Comparison with full ShareGPT, Alpaca and Tulu in Table 1 Figure 1
apoorvumang opened this issue ยท 3 comments
Hi
I noticed that the Figure 1 and Table 1 do not include numbers for full versions of sharegpt, alpaca and tulu. But figure 2 seems to indicate that you have numbers for these available.
Could you please share the numbers and comparisons if possible for these datasets, and how IM compares to IT in the full dataset setting?
Hi, many thanks for your question.
I noticed that the Figure 1 and Table 1 do not include numbers for full versions of sharegpt, alpaca and tulu.
We are using the dataset provided by the Tulu V2 paper. Please refer to https://github.com/allenai/open-instruct.
But figure 2 seems to indicate that you have numbers for these available. Could you please share the numbers and comparisons if possible for these datasets?
Please refer to Appendix A and C, where we provide more experimental details about these experiments.
how IM does compare to IT in the full dataset setting?
When the full dataset is used, employing our Instruction Modelling (IM) may not always be beneficial. In such cases, if you have a substantial number of training examples, you may utilize the Instruction Tuning (IT) approach directly. However, it's important to recognize that when dealing with limited instruction tuning data and short completions, using IM during training might be more advantageous. Our goal is to offer a flexible solution that can be tailored to meet the specific requirements of different projects.

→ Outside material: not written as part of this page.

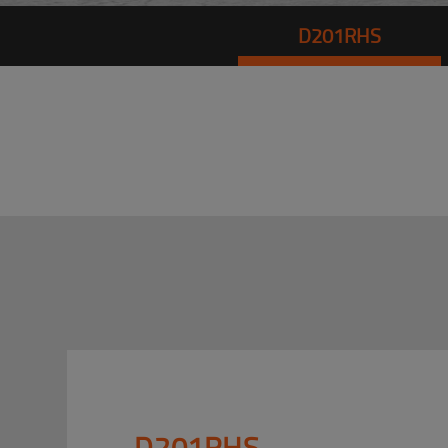
D201RHS
D201RHS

Thanks, and I got great insights from your paper! I think it might be connected somewhat to this older work https://arxiv.org/abs/2209.14389 which finds that pretraining on ft data boosts performance (this was from BERT era). The connection is that being able to predict input tokens is a valuable signal.
The drawback might be that predicting input tokens can reduce generalizability to out of distribution prompts - looking forward to hear any thoughts you guys have on that
Thank you for sharing this work with us. It is particularly relevant to our earlier research at NeurIPS 2023 from the BERT era. In that study, we also explore continued pre-training, using the downstream task data, and incorporate a prompt template for continued pre-training.
For our work and the paper you shared, it appears reasonable to trade some generalizability for improved performance on specific downstream tasks, as we will fine-tune LMs on the target tasks after continued pretraining any way.
Regarding our work in IM, we believe that including the prompt, in scenarios we mentioned above, can actually help mitigate the issue of overfitting. This approach suggests that it does not necessarily reduce generalizability.